What is XRP? | XRP Explained for Crypto Beginners 

Written By
Lark Davis
First Published
May 6, 2022
Last Updated
May 2, 2023
Estimated Reading Time
2 minutes
what is xrp
In this article...

What is XRP?

Launched in 2012, XRP is a cryptocurrency built for payments. It aims to be a currency bridge between financial institutions using multiple currencies. It achieves this by migrating transactions to an open infrastructure allowing the settlement of payments and remittances in real-time. XRP often gets compared to the SWIFT payments system for international money transfers, which global banks and intermediaries use today when dealing across currencies. 

What is Ripple Labs?

Ripple, the company behind XRP launched in 2012, but has undergone many rebrands and iterations over the years, during its long and complex history. The journey originally began with a money transfer platform known as RipplePay in 2004 by software developer Ryan Fugger. Separately in 2011, OpenCoin was founded by Jed McCaleb who’s also the creator behind the now defunct Japanese bitcoin exchange, Mt. Gox. After discussions with the RipplePay team, Fugger handed the project over to McCaleb. Three developers then came together including McCaleb, inspired to develop a better version of Bitcoin. They created the XRP network in 2012, called the XRP Ledger (XRPL), with XRP as the native currency, and rebranded the company once again to Ripple Labs in 2013, then finally to Ripple in 2015. The XRPL Foundation launched in 2020, a non-profit entity to accelerate the development and adoption of the network.

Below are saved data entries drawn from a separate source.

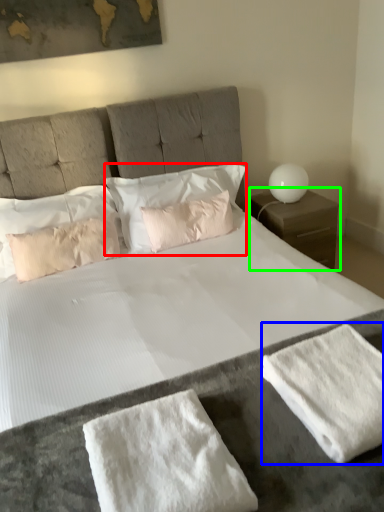 Question: Considering the real-world distances, which object is farthest from pillow (highlighted by a red box)? bath towel (highlighted by a blue box) or nightstand (highlighted by a green box)?

Choices:
 (A) bath towel
 (B) nightstand

Answer: (A) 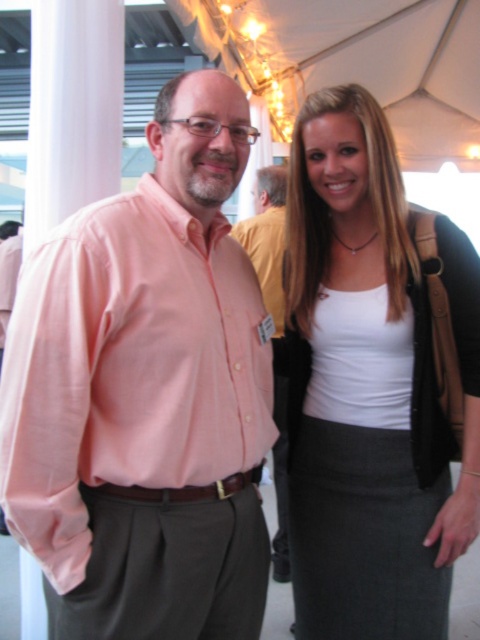 Is point (56, 412) farther from viewer compared to point (279, 285)?

No.

This screenshot has height=640, width=480. Describe the element at coordinates (145, 394) in the screenshot. I see `pink cotton shirt at center` at that location.

Is point (255, 632) positioned before point (273, 189)?

Yes, point (255, 632) is closer to viewer.

This screenshot has width=480, height=640. I want to click on pink cotton shirt at center, so click(x=145, y=394).

Can you confirm if pink cotton shirt at center is positioned to the right of white matte tank top at center?

No, pink cotton shirt at center is not to the right of white matte tank top at center.

Identify the location of pink cotton shirt at center. The width and height of the screenshot is (480, 640). (145, 394).

Does white matte tank top at center have a greater width compared to pink linen shirt at center?

Indeed, white matte tank top at center has a greater width compared to pink linen shirt at center.

Which is more to the right, white matte tank top at center or pink linen shirt at center?

white matte tank top at center

I want to click on white matte tank top at center, so click(373, 381).

Find the location of `white matte tank top at center`. white matte tank top at center is located at coordinates 373,381. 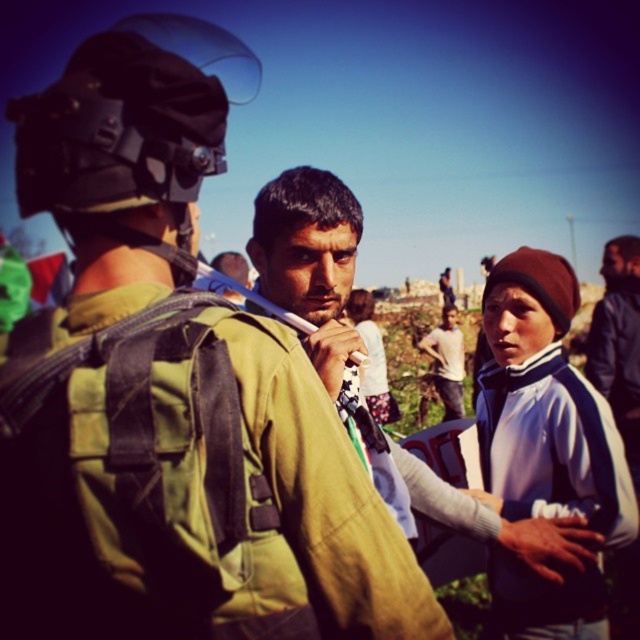 Question: Is matte green uniform at center above blue fleece jacket at right?

Choices:
 (A) no
 (B) yes

Answer: (B)

Question: Does blue fleece jacket at right appear over white fleece jacket at center?

Choices:
 (A) no
 (B) yes

Answer: (A)

Question: Which point is farther from the camera taking this photo?

Choices:
 (A) (192, 77)
 (B) (460, 342)
 (C) (518, 355)

Answer: (B)

Question: From the image, what is the correct spatial relationship of blue fleece jacket at right in relation to white fleece jacket at center?

Choices:
 (A) above
 (B) below

Answer: (B)

Question: Which object is the closest to the blue fleece jacket at right?

Choices:
 (A) white fleece jacket at center
 (B) matte green uniform at center

Answer: (A)

Question: Estimate the real-world distances between objects in this image. Which object is closer to the blue fleece jacket at right?

Choices:
 (A) white fleece jacket at center
 (B) matte green uniform at center

Answer: (A) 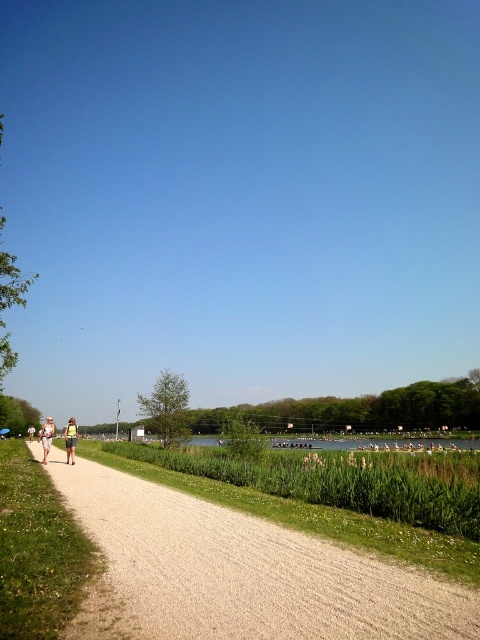 Question: Is light beige fabric couple at center wider than light beige shorts at center?

Choices:
 (A) yes
 (B) no

Answer: (B)

Question: Which of these objects is positioned farthest from the gravel path at left?

Choices:
 (A) light beige fabric jacket at left
 (B) light beige shorts at center
 (C) light beige fabric couple at center

Answer: (A)

Question: Which point is farther to the camera?

Choices:
 (A) light beige fabric couple at center
 (B) gravel path at left

Answer: (A)

Question: Is gravel path at left to the left of light beige fabric jacket at left from the viewer's perspective?

Choices:
 (A) yes
 (B) no

Answer: (B)

Question: Is gravel path at left above light beige fabric jacket at left?

Choices:
 (A) yes
 (B) no

Answer: (A)

Question: Which point appears farthest from the camera in this image?

Choices:
 (A) (437, 616)
 (B) (49, 429)
 (C) (44, 454)

Answer: (C)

How does XRP Work? – The XRP Ledger

The XRP Ledger has a unique design that neither runs on a proof-of-work (PoW) or proof-of-stake (PoS) protocol. Instead, it introduces a new way for the blockchain to operate by using the XRP Ledger consensus protocol to validate balances and verify transactions. The XRP Ledger is maintained by independent participants. Unlike Bitcoin, the XRP Ledger grants computing power only to approved participants. And instead of producing blocks, like a PoW blockchain would, the XRP Ledger creates “ledgers.” Each ledger holds data tying it to the previous ledger in the chain. The XRP Ledger enables servers to send transactions for consideration by the network. The transactions can only be verified once achieving agreement from a certain number of validators. In real time this only takes between three and five seconds for the XRP Ledger to confirm each transaction, so it’s much faster and efficient than Bitcoin’s 10-minute block time. 

Another thing to note about the XRP Ledger, nodes aren’t rewarded in XRP for processing transactions like Bitcoin miners do. So the 100 billion total supply of XRP was created and distributed out at launch. The token distribution included 20% for the founders of XRP and 77.8% allocated to Ripple to fund its development.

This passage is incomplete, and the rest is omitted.